Generally, there are three criteria that define how well a humanoid robot hand resembles human hand: shape (anthropomorphism), dexterity (degree of freedom) and sensation (sensor). In fact, it is not easy to fulfill three requirements all at the same time. An anthropomorphic robot hand may not have powerful grasping force due to space, geometry constraints. A highly sensitive robot hand requires tactile sensor installed in each finger link and signal processing device to process data. However, this robot hand is prone to hazardous environment, moisture, and vibration.
Balancing between three criteria, we designed humanoid robot hand that is anthropomorphism, optimized for grasping task and light weight. We emphasized grasping task over other tasks because it is main and common function of human hand. We invented a novel mechanism which combines pulley, belt and torsion spring to create under-actuated behavior. Rather than using tactile sensors or force torque sensors, we devised an observer algorithm to predict grasping force. This method eliminates the need of A/D converters, current sensors, analog amplifiers, filters and signal cables, which are the source of maintenance, calibration problem and increases in weight and size of robot hand.

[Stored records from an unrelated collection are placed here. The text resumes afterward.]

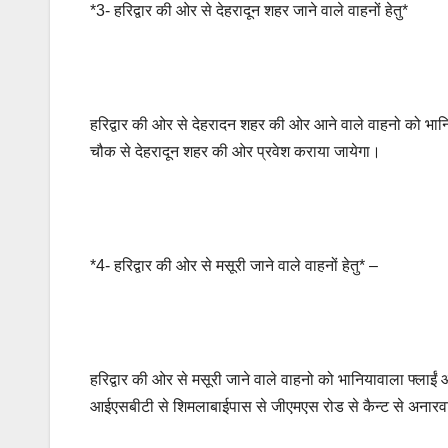
*3- हरिद्वार की ओर से देहरादून शहर जाने वाले वाहनों हेतु*
हरिद्वार की ओर से देहरादन शहर की ओर आने वाले वाहनो को भानिय
चौक से देहरादून शहर की ओर प्रवेश कराया जायेगा।
*4- हरिद्वार की ओर से मसूरी जाने वाले वाहनों हेतु* –
हरिद्वार की ओर से मसूरी जाने वाले वाहनो को भानियावाला फ्लाईं
आईएसबीटी से शिमलाबाईपास से जीएमएस रोड से कैन्ट से अनारव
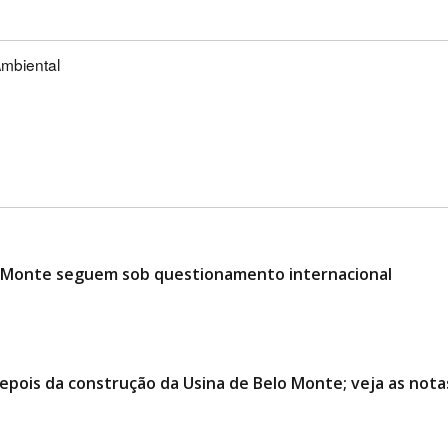
mbiental
o Monte seguem sob questionamento internacional
epois da construção da Usina de Belo Monte; veja as nota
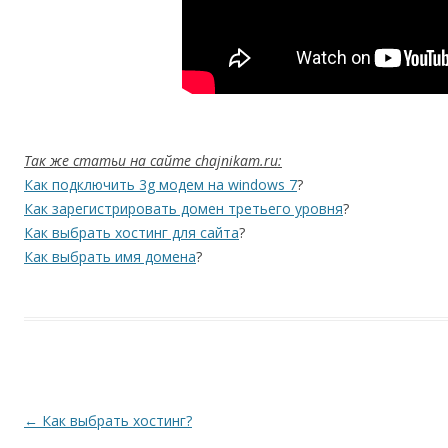
Так же статьи на сайте chajnikam.ru:
Как подключить 3g модем на windows 7
?
Как зарегистрировать домен третьего уровня
?
Как выбрать хостинг для сайта
?
Как выбрать имя домена
?
Навигация по записям
←
Как выбрать хостинг?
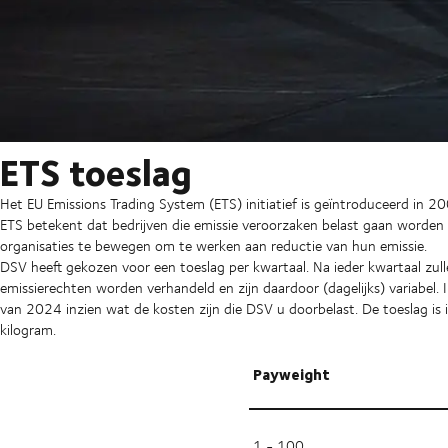
ETS toeslag
Het EU Emissions Trading System (ETS) initiatief is geïntroduceerd in 
ETS betekent dat bedrijven die emissie veroorzaken belast gaan worden 
organisaties te bewegen om te werken aan reductie van hun emissie.
DSV heeft gekozen voor een toeslag per kwartaal. Na ieder kwartaal zul
emissierechten worden verhandeld en zijn daardoor (dagelijks) variabel
van 2024 inzien wat de kosten zijn die DSV u doorbelast. De toeslag is 
kilogram.
Payweight
1 - 100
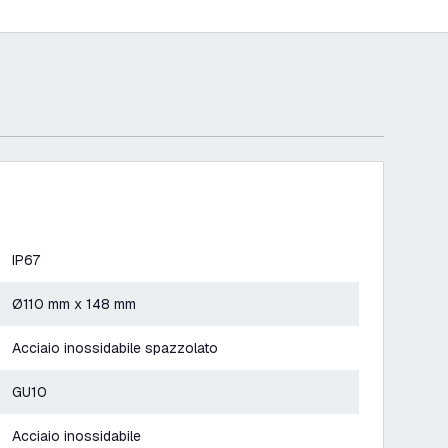
IP67
Ø110 mm x 148 mm
Acciaio inossidabile spazzolato
GU10
Acciaio inossidabile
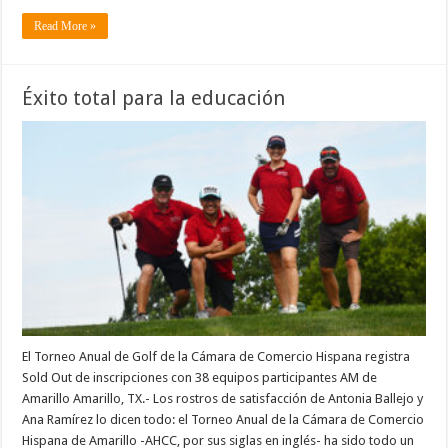
Read More »
Éxito total para la educación
El Torneo Anual de Golf de la Cámara de Comercio Hispana registra
Sold Out de inscripciones con 38 equipos participantes AM de
Amarillo Amarillo, TX.- Los rostros de satisfacción de Antonia Ballejo y
Ana Ramírez lo dicen todo: el Torneo Anual de la Cámara de Comercio
Hispana de Amarillo -AHCC, por sus siglas en inglés- ha sido todo un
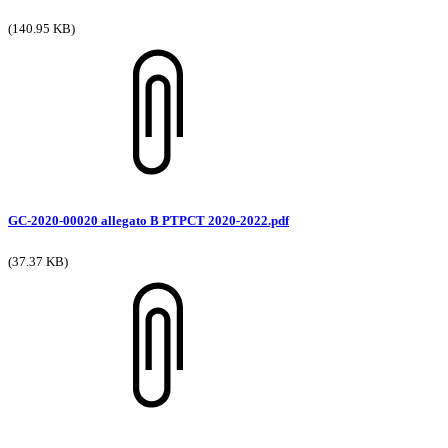
(140.95 KB)
GC-2020-00020 allegato B PTPCT 2020-2022.pdf
(37.37 KB)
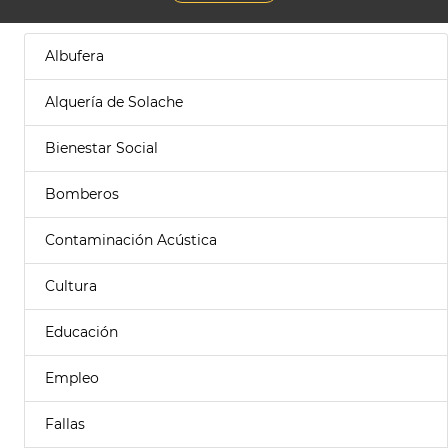
Albufera
Alquería de Solache
Bienestar Social
Bomberos
Contaminación Acústica
Cultura
Educación
Empleo
Fallas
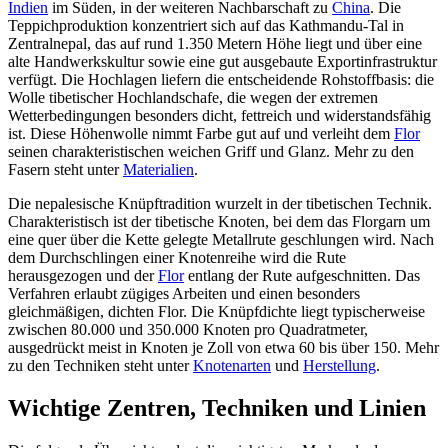
Indien
im Süden, in der weiteren Nachbarschaft zu
China
. Die
Teppichproduktion konzentriert sich auf das Kathmandu-Tal in
Zentralnepal, das auf rund 1.350 Metern Höhe liegt und über eine
alte Handwerkskultur sowie eine gut ausgebaute Exportinfrastruktur
verfügt. Die Hochlagen liefern die entscheidende Rohstoffbasis: die
Wolle tibetischer Hochlandschafe, die wegen der extremen
Wetterbedingungen besonders dicht, fettreich und widerstandsfähig
ist. Diese Höhenwolle nimmt Farbe gut auf und verleiht dem
Flor
seinen charakteristischen weichen Griff und Glanz. Mehr zu den
Fasern steht unter
Materialien
.
Die nepalesische Knüpftradition wurzelt in der tibetischen Technik.
Charakteristisch ist der tibetische Knoten, bei dem das Florgarn um
eine quer über die Kette gelegte Metallrute geschlungen wird. Nach
dem Durchschlingen einer Knotenreihe wird die Rute
herausgezogen und der
Flor
entlang der Rute aufgeschnitten. Das
Verfahren erlaubt zügiges Arbeiten und einen besonders
gleichmäßigen, dichten Flor. Die Knüpfdichte liegt typischerweise
zwischen 80.000 und 350.000 Knoten pro Quadratmeter,
ausgedrückt meist in Knoten je Zoll von etwa 60 bis über 150. Mehr
zu den Techniken steht unter
Knotenarten
und
Herstellung
.
Wichtige Zentren, Techniken und Linien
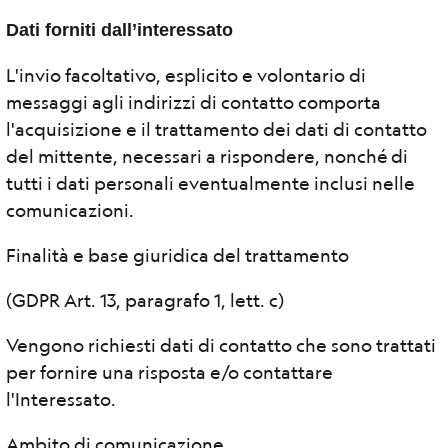
Dati forniti dall’interessato
L'invio facoltativo, esplicito e volontario di
messaggi agli indirizzi di contatto comporta
l'acquisizione e il trattamento dei dati di contatto
del mittente, necessari a rispondere, nonché di
tutti i dati personali eventualmente inclusi nelle
comunicazioni.
Finalità e base giuridica del trattamento
(GDPR Art. 13, paragrafo 1, lett. c)
Vengono richiesti dati di contatto che sono trattati
per fornire una risposta e/o contattare
l'Interessato.
Ambito di comunicazione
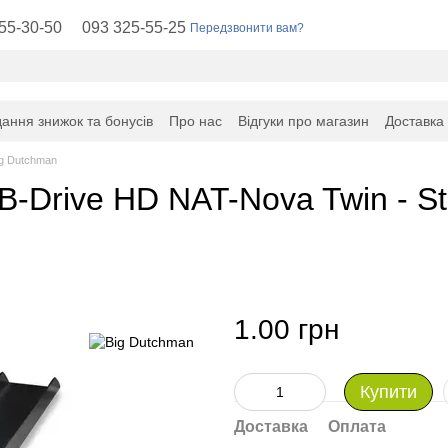
55-30-50
093 325-55-25
Передзвонити вам?
ання знижок та бонусів
Про нас
Відгуки про магазин
Доставка
ig Dutchman
-Drive HD NAT-Nova Twin - St
1.00 грн
Купити
Доставка
Оплата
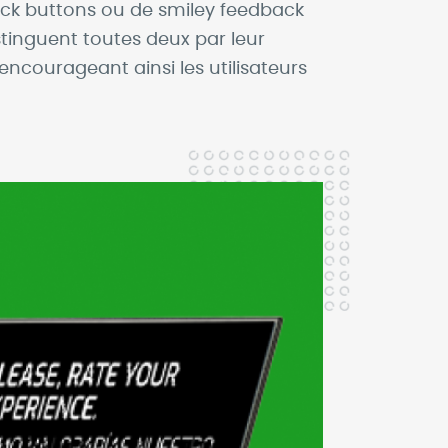
back buttons ou de smiley feedback
istinguent toutes deux par leur
 encourageant ainsi les utilisateurs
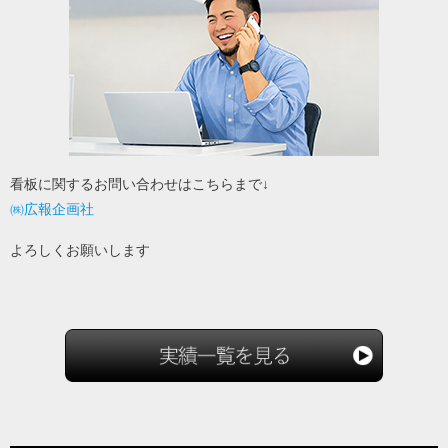
看板に関するお問い合わせはこちらまで↓
㈱広報企画社
よろしくお願いします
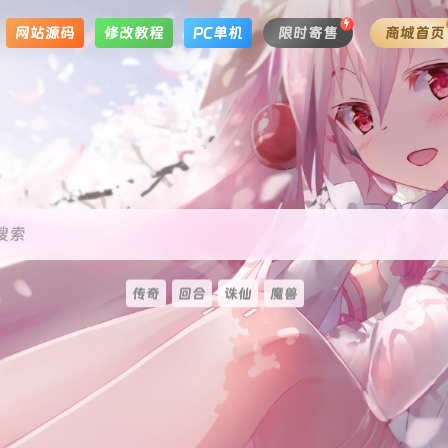
网站源码
修改教程
PC单机
限时寄售
商城首页
搜索
传奇
回合
诛仙
魔兽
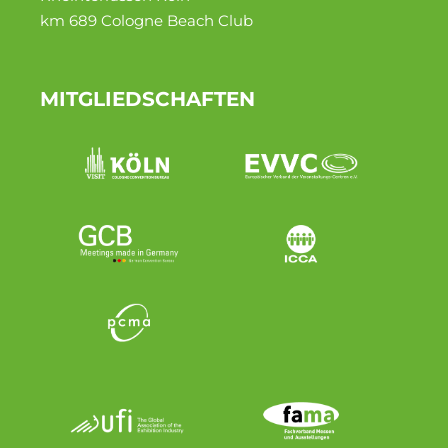
km 689 Cologne Beach Club
MITGLIEDSCHAFTEN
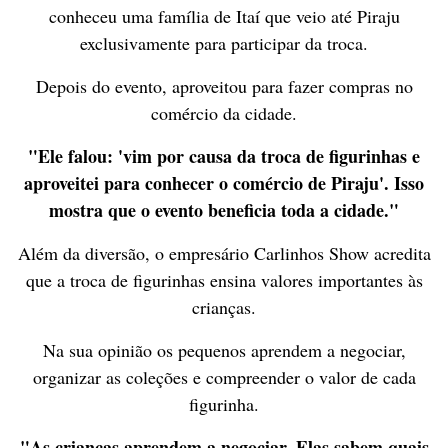
conheceu uma família de Itaí que veio até Piraju
exclusivamente para participar da troca.
Depois do evento, aproveitou para fazer compras no
comércio da cidade.
"Ele falou: 'vim por causa da troca de figurinhas e
aproveitei para conhecer o comércio de Piraju'. Isso
mostra que o evento beneficia toda a cidade."
Além da diversão, o empresário Carlinhos Show acredita
que a troca de figurinhas ensina valores importantes às
crianças.
Na sua opinião os pequenos aprendem a negociar,
organizar as coleções e compreender o valor de cada
figurinha.
"As crianças aprendem a negociar. Elas sabem quais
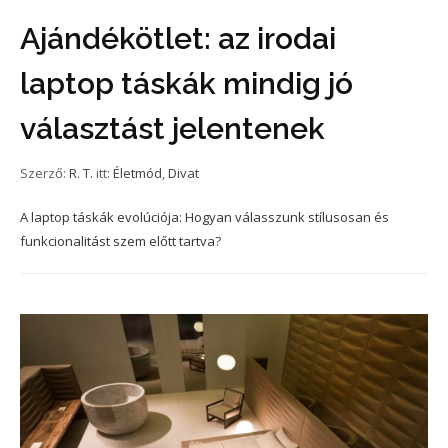
Ajándékötlet: az irodai
laptop táskák mindig jó
választást jelentenek
Szerző:
R. T.
itt:
Életmód
,
Divat
A laptop táskák evolúciója: Hogyan válasszunk stílusosan és
funkcionalitást szem előtt tartva?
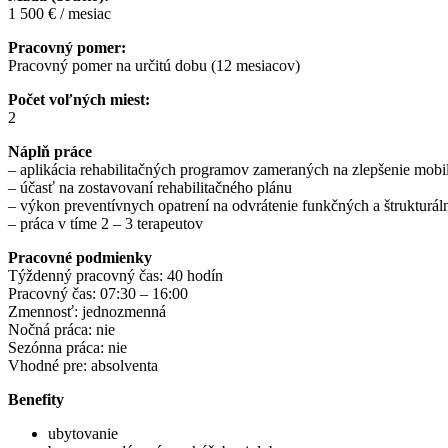
1 500 € / mesiac
Pracovný pomer:
Pracovný pomer na určitú dobu (12 mesiacov)
Počet voľných miest:
2
Náplň práce
– aplikácia rehabilitačných programov zameraných na zlepšenie mobil
– účasť na zostavovaní rehabilitačného plánu
– výkon preventívnych opatrení na odvrátenie funkčných a štrukturá
– práca v tíme 2 – 3 terapeutov
Pracovné podmienky
Týždenný pracovný čas: 40 hodín
Pracovný čas: 07:30 – 16:00
Zmennosť: jednozmenná
Nočná práca: nie
Sezónna práca: nie
Vhodné pre: absolventa
Benefity
ubytovanie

To verify our under-actuated mechanism and observer algorithm, a two-finger robot hand is controlled by a host PC through serial communication. The experiment result is quite promising. The robot hand can hold light object in different geometries like sphere, cylinder, square box, cone, thin plate, etc. Finger can sense the external force thus it knows when it contacts to an object and maintains grasping force as desired.